As part of the research for Economics in Two Lessons, I’m looking in to the history of some of the ideas I’m talking about, including Pareto optimality, externalities and of course opportunity cost. I’m undecided as to whether I’ll include this material, perhaps as starred (skip if you feel like it) sections, or in an Appendix. Suggestions on this point are welcome.
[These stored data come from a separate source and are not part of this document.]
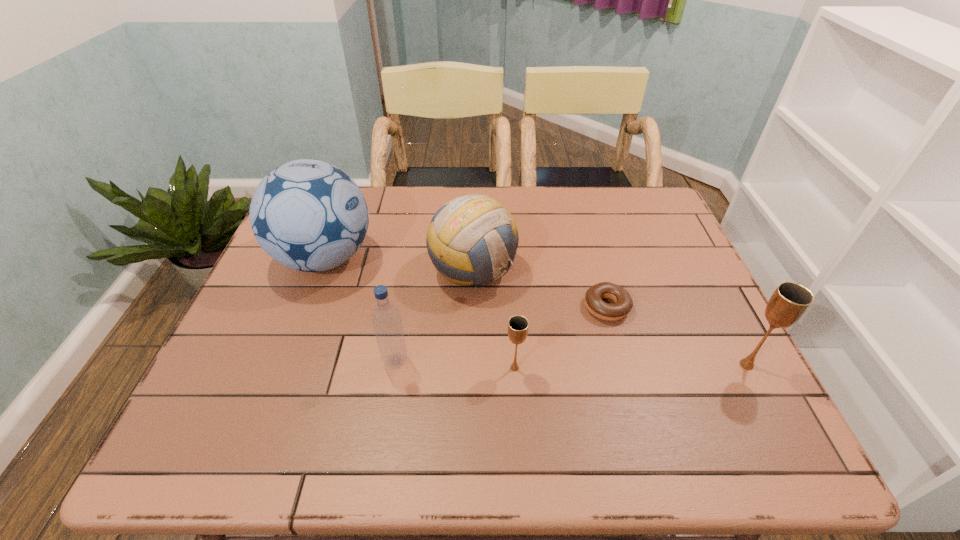 Where is `vacant space that satisfies the following two spatial constraints: 1. on the back side of the shortest object; 2. on the side with brand of the tallest object`? The height and width of the screenshot is (540, 960). vacant space that satisfies the following two spatial constraints: 1. on the back side of the shortest object; 2. on the side with brand of the tallest object is located at coordinates (593, 259).

This screenshot has height=540, width=960. What are the coordinates of `vacant space that satisfies the following two spatial constraints: 1. on the side with brand of the soccer ball; 2. on the right side of the shorter chalice` in the screenshot? It's located at (283, 368).

This screenshot has height=540, width=960. I want to click on vacant region that satisfies the following two spatial constraints: 1. on the side with brand of the soccer ball; 2. on the right side of the shorter chalice, so click(x=283, y=368).

The width and height of the screenshot is (960, 540). I want to click on vacant area that satisfies the following two spatial constraints: 1. on the side with brand of the leftmost object; 2. on the left side of the fifth tallest object, so click(283, 368).

Locate an element on the screen. This screenshot has width=960, height=540. vacant point that satisfies the following two spatial constraints: 1. on the front side of the left chalice; 2. on the right side of the volleyball is located at coordinates (471, 368). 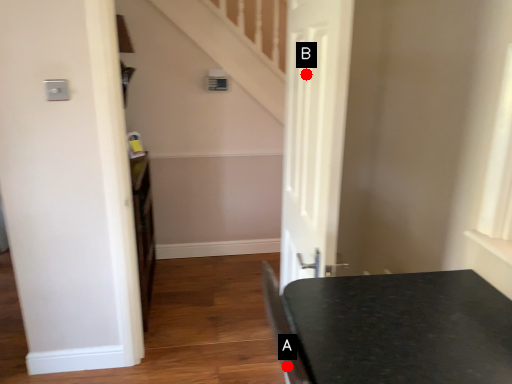 Question: Two points are circled on the image, labeled by A and B beside each circle. Which of the following is the farthest from the observer?

Choices:
 (A) A is further
 (B) B is further

Answer: (B) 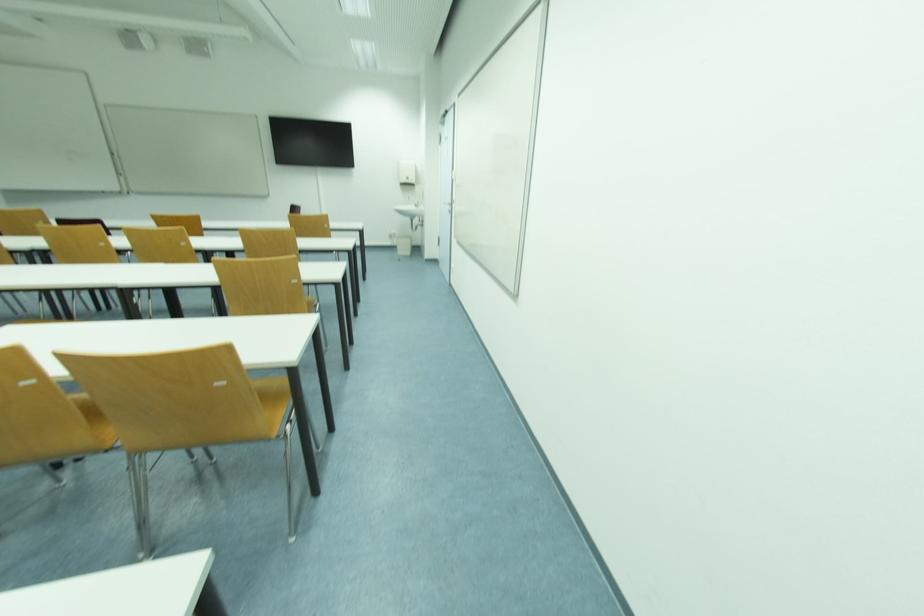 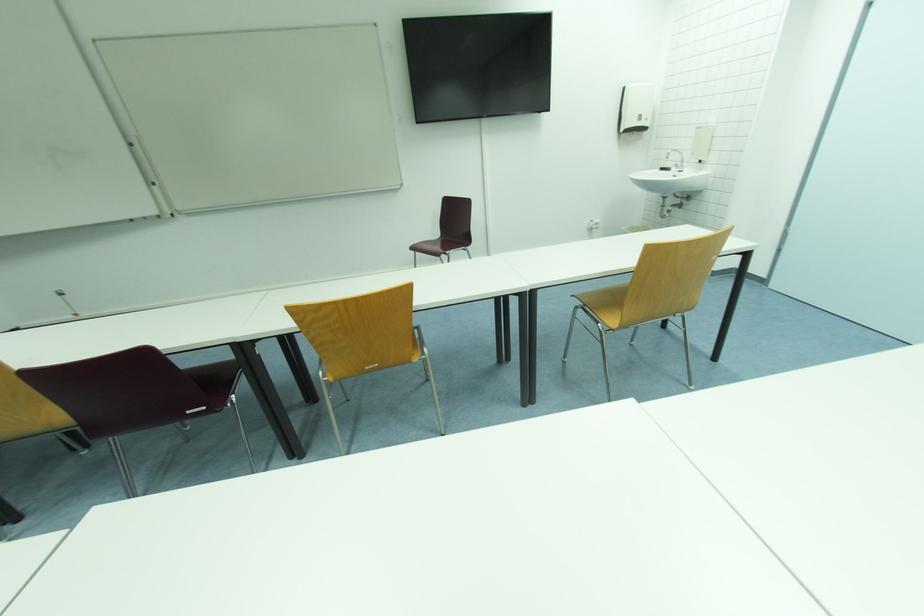 In a continuous first-person perspective shot, in which direction is the camera moving?

The cameraman walked toward left, forward. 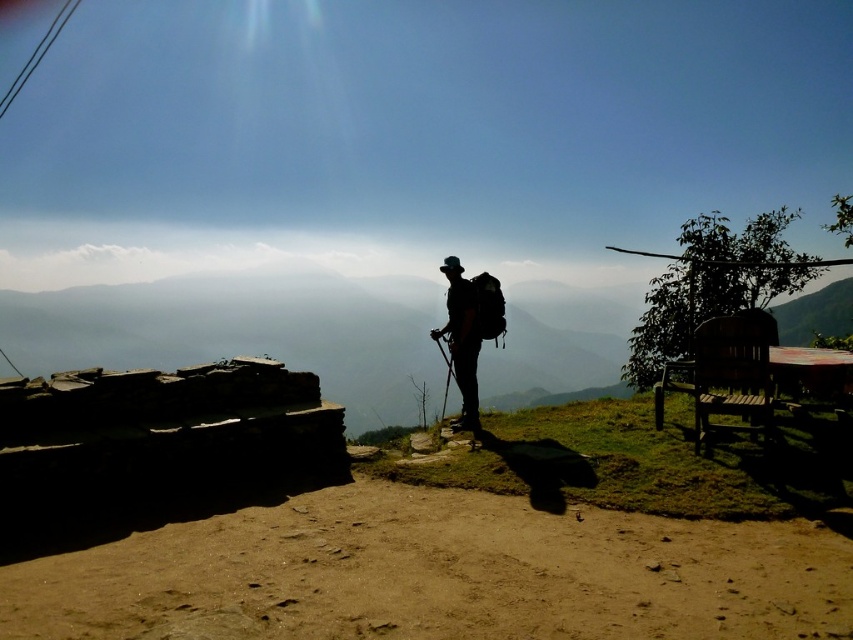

My research on the intellectual history of opportunity cost has so far gone no further than Wikipedia, which attributes the term to Friedrich von Wieser, an Austrian economist in both the national (he was Minister for Finance there in 1917) and theoretical senses. Turning to the article on von Wieser, I was surprised to read that he put forward an argument very similar to mine regarding the relationship between opportunity cost and the distribution of wealth
Instead of the things that would be more useful, there are things that pay better. The greater the difference in wealth, the more striking are the anomalies of production. The economy provides luxury to the capricious and greedy, while it is deaf to the needs of the miserable and poor. It is therefore the distribution of wealth that decides what will be produced, and leads to a consumer of a more anti-economic variety: a consumer wastes on unnecessary, guilty enjoyment that which could have served to heal the wounds of poverty. —Friedrich von Wieser, Der Wert Natürliche (The Natural Value), 1914.
It turns out, even more surprisingly to me, that von Wieser was linked to a Viennese group of Fabians.
I’m still trying to digest this, and work out where to go next with it. Can anyone point to useful information about von Wieser?